Stored records

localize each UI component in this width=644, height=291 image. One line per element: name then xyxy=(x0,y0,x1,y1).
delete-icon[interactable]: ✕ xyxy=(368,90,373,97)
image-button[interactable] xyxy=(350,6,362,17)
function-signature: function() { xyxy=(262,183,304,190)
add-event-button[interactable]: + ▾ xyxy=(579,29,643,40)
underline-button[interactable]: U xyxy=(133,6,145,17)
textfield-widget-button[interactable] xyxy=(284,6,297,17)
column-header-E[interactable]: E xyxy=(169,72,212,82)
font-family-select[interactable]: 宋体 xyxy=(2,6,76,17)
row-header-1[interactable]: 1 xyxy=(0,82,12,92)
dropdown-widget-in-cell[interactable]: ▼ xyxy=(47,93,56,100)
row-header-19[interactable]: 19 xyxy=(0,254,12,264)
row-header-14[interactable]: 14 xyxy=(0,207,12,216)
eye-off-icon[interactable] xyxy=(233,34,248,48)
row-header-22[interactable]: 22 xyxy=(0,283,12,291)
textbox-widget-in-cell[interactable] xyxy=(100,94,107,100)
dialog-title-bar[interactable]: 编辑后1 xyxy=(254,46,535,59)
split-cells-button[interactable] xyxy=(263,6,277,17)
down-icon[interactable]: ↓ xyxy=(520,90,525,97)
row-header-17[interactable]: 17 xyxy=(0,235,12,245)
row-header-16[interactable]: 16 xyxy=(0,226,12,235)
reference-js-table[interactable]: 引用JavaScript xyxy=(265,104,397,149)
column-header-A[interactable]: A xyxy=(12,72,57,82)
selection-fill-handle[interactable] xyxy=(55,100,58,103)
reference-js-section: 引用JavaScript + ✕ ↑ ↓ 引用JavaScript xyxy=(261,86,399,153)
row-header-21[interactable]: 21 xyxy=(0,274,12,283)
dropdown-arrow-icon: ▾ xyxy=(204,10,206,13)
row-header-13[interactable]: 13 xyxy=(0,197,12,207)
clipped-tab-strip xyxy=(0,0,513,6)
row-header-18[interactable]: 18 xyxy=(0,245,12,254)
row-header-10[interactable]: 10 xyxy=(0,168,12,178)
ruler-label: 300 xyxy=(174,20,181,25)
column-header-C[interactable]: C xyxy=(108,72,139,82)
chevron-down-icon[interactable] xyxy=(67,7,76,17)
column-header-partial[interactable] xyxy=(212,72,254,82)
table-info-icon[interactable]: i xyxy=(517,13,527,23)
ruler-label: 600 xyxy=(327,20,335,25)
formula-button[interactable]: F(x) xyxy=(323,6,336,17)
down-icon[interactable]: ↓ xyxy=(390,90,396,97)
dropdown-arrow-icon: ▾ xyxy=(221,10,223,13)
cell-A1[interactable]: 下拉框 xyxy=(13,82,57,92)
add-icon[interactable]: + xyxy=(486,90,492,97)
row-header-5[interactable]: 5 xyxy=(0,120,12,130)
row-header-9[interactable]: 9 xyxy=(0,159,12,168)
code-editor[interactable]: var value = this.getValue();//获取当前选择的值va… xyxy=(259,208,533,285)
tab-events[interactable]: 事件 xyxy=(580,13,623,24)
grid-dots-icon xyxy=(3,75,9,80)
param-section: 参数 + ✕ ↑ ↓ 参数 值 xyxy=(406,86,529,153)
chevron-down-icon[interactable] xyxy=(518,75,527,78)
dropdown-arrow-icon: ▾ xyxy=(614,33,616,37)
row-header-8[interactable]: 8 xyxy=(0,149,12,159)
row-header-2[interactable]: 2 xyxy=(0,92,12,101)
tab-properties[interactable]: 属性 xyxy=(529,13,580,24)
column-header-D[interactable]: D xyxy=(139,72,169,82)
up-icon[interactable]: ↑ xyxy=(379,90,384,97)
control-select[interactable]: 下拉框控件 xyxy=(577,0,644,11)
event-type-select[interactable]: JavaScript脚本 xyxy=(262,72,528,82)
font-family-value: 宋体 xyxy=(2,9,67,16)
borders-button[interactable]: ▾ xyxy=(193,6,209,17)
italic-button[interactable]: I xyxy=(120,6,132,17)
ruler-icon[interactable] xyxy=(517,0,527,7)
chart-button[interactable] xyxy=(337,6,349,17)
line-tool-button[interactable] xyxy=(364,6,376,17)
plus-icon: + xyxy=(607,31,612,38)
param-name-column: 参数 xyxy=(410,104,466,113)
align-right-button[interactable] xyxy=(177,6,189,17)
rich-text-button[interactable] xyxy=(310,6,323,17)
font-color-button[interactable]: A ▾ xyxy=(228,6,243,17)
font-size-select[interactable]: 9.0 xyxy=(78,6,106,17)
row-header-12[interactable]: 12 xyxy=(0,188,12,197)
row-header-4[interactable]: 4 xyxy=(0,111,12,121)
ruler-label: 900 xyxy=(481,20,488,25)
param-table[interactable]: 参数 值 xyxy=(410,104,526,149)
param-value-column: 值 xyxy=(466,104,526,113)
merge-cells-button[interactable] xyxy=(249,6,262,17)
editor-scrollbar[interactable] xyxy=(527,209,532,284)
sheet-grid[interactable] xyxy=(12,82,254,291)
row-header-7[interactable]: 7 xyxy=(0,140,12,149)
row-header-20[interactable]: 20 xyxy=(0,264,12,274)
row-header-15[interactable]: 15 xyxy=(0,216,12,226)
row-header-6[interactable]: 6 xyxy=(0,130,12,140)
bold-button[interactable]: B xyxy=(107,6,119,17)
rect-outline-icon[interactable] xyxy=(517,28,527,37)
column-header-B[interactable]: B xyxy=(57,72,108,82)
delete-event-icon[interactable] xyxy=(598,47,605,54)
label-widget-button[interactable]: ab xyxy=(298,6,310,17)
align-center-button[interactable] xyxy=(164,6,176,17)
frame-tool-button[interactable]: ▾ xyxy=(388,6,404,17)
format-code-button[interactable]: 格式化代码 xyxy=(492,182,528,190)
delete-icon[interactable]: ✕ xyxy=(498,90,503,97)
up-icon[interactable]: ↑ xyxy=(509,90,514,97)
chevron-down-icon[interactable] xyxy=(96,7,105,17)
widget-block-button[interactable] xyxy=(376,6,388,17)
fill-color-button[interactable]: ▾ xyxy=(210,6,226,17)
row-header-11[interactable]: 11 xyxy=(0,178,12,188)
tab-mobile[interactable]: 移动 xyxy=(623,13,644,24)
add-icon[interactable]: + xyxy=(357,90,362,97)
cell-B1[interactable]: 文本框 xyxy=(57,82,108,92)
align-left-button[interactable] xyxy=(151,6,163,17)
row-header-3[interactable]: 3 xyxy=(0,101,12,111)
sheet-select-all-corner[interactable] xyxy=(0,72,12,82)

→ THE TASK: All lines that contain the word "dropdown" must be copied from the records above.

→ EXPECTED ANSWER:
dropdown-widget-in-cell[interactable]: ▼ xyxy=(47,93,56,100)
dropdown-arrow-icon: ▾ xyxy=(204,10,206,13)
dropdown-arrow-icon: ▾ xyxy=(221,10,223,13)
dropdown-arrow-icon: ▾ xyxy=(614,33,616,37)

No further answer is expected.